Women are so lazy, they won't work nights or weekends, amiright? That must be why so many of them work at Walmart—it's open so few hours.
Republicans are having real trouble with equal pay and the first rule of holes. As the New Hampshire legislature debates a Paycheck Equity Act, state Rep. Will Infantine
took his turn in the hole, digging:
“Men by and large make more because of some of the things they do. Their jobs are, by and large, more riskier,” Infantine, a former chairman of the Manchester Republican Committee, said on Wednesday, as captured by progressive advocacy group Granite State Progress. “They don’t mind working nights and weekends. They don’t mind working overtime, or outdoors in the elements.”

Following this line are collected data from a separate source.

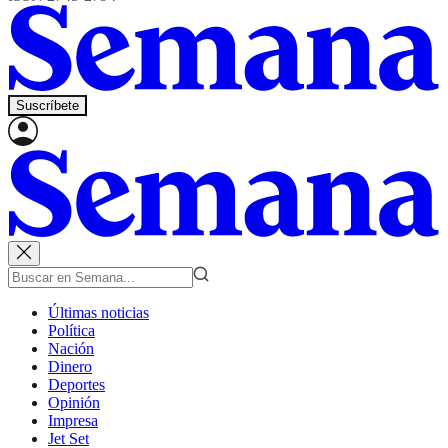
Suscríbete
Últimas noticias
Política
Nación
Dinero
Deportes
Opinión
Impresa
Jet Set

In response to an outburst from colleagues objecting to the Hillsborough Republican’s remarks, Infantine responded, “It’s not me!”
“Men work five or six hours longer a week than women do. When it comes to women and men who own businesses … women make half of what men do because of flexibility of work, men are more motivated by money than women are,” Infantine said, noting that facts from the Bureau of Labor Statistics validate his claims. “Guys! I’m not making this stuff up!”
Women don't work nights or weekends? Tell that to the women you'll doubtless find working in every store or restaurant you go into tonight or this weekend. Men are more motivated by money than women are? Are men also supposedly more motivated by having roofs over their heads and enough to eat than women are? Because that's more likely to be the difference made by the pay gap than, say, driving a Mercedes E-Class vs. a Mercedes S-Class.
You can come up with all sorts of justifications for the pay gap—Lord knows Republicans have put that fact on display over the last few weeks—but none of them explain it away. They just prove that if you want to discount something, you're going to find ways to say it doesn't count.
There's always a caveat that "New Hampshire state representative says X" is uncomfortably close to "that weird guy down the block says X," given that we're talking about a 400-person state House in a state with a population of 1.3 million. But in this case, Infantine is more or less in the mainstream of elected Republicans. Where he's not is in the mainstream of American voters.